L’ingresso presenta un grande portale con un cancello in ferro battuto di splendida fattura, opera di un artigiano melegnanese del 1700, ricco di volute e arabeschi.
La parte a nord – ovest ospita una cappella gentilizia, ricca di stucchi e dorature tipicamente seicentesche. Molte sale interne sono affrescate e ospitano stucchi e camini. Dal 1996 è proprietà pubblica condivisa dell’Associazione Rocca Brivio e dei comuni di San Giuliano Milanese, San Donato Milanese e Melegnano. Il palazzo ospitò Francesco I, S. Carlo Borromeo, Napoleone III, e si trovò al centro di notevoli episodi bellici, quali la battaglia di Marignano e la battaglia che oppose francesi e austriaci l’8 giugno 1859, data in cui Napoleone III e Vittorio Emanuele II entrarono vittoriosi a Milano. Mentre cercavo di difendermi dall’imminente sindrome di Stendhal ho visto due mie compagne di viaggio che parlavano con qualcuno sul bellissimo cancello di accesso oggi sbarrato al pubblico.
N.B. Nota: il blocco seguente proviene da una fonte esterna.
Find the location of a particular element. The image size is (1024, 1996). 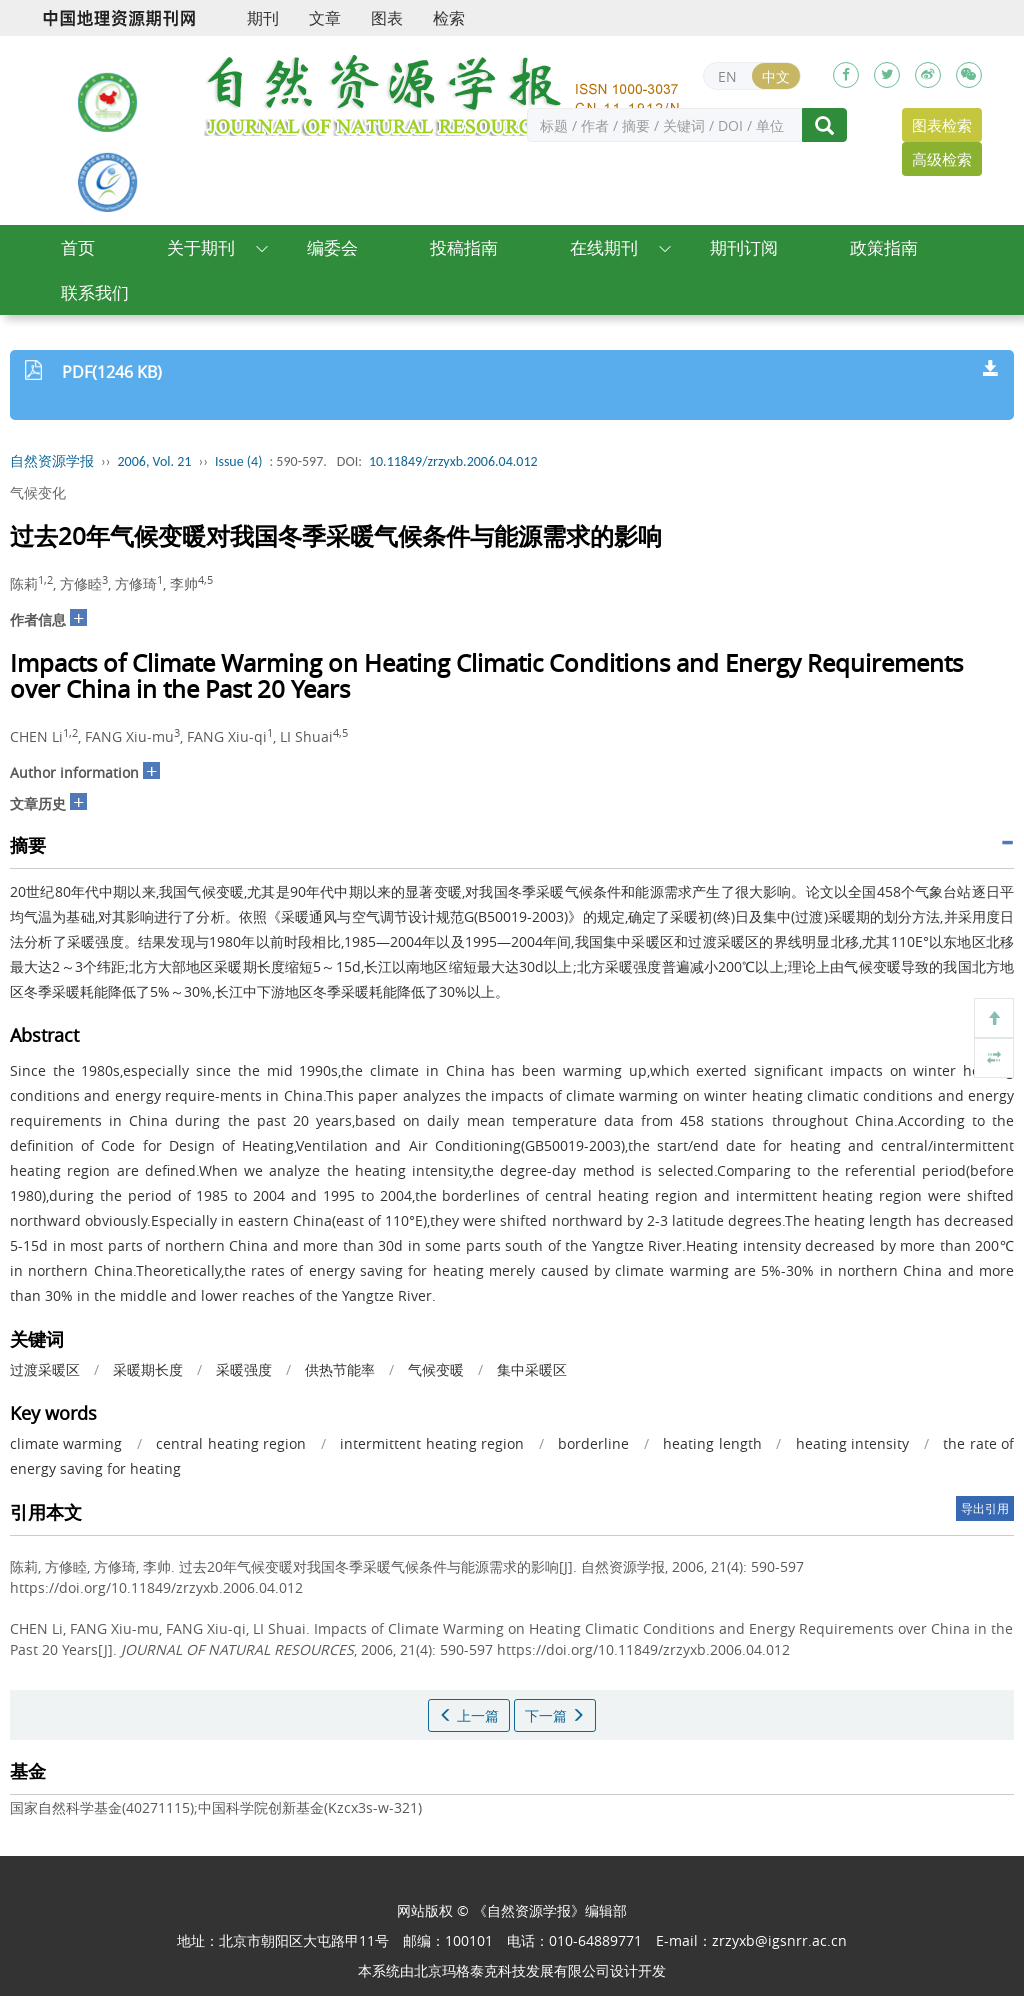 编委会 is located at coordinates (332, 247).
E’ stato un attimo, abbiamo raccontato del nostro interesse e della nostra camminata e l’associazione Rocca Brivio ci ha aperto le porte. E’ stato un caso che qualcuno di loro fosse lì per motivi organizzativi a noi estranei e gentilmente ci ha fatto dare un’occhiata al cortile interno.
Poi abbiamo iniziato a parlare ed abbiamo raccontato del nostro interesse a vedere la cappella.
Il nostro gentilissimo interlocutore ci ha raccontato tantissime cose di Rocca Brivio, si percepiva il suo amore per questo territorio, per la Rocca, per la Storia dei luoghi.
Ad un tratto forse ha capito che il suo amore si rispecchiava anche in noi e cresceva mentre lo ascoltavamo e così come dice Dante:
“Amor ch’a nullo amato amar perdona mi prese piacer sì forte che come vedi ancor non m’abbandona…”
E così se chi ama vede il suo stesso amore in altri non riesce a non aprire loro le porte del suo cuore e descrivere l’oggetto della sua passione. E con un po’ di sorte favorevole e tanto amore per questa residenza nobiliare bellissima, il nostro “Pietro” ci ha aperto le porte della Cappella e di una stanza del palazzo.
Melegnano: Basilica Minore e Castello Mediceo
Dopo Rocca Brivio il sentiero nella natura è terminato e siamo giunti a Melegnano, dove abbiamo visto la Basilica minore e il Castello Mediceo
Ma per me il trekking poteva terminare a Rocca Brivio, dove credo di aver lasciato un pezzo del mio cuore ascoltando i racconti del nostro amico che ci ha reso indimenticabile questa giornata.